* **What to work on**
Lines that contain the string "Laurence" are the ones to list; copy all of them from the records.

* **Source data**
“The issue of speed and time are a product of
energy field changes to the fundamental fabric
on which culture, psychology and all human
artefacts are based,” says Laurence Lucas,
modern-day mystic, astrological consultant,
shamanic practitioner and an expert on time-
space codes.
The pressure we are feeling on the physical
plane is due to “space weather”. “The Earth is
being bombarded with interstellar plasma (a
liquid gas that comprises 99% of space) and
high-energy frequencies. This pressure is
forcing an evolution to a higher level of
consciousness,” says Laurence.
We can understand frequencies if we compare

--

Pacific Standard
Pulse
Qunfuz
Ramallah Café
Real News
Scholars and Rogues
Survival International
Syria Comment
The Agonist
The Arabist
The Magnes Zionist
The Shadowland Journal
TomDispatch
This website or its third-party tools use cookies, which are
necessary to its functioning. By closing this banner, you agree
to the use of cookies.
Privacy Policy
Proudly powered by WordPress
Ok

...

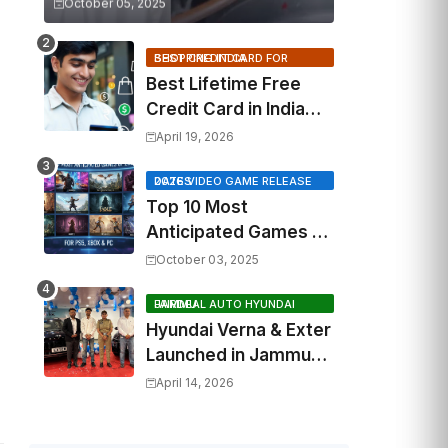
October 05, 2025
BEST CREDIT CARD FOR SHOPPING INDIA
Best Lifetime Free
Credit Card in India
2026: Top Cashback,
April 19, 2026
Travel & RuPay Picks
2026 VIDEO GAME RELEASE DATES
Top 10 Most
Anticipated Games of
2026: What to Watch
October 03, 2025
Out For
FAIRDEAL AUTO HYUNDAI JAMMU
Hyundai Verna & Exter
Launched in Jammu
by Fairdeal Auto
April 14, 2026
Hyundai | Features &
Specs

* **Task response**
artefacts are based,” says Laurence Lucas,
consciousness,” says Laurence.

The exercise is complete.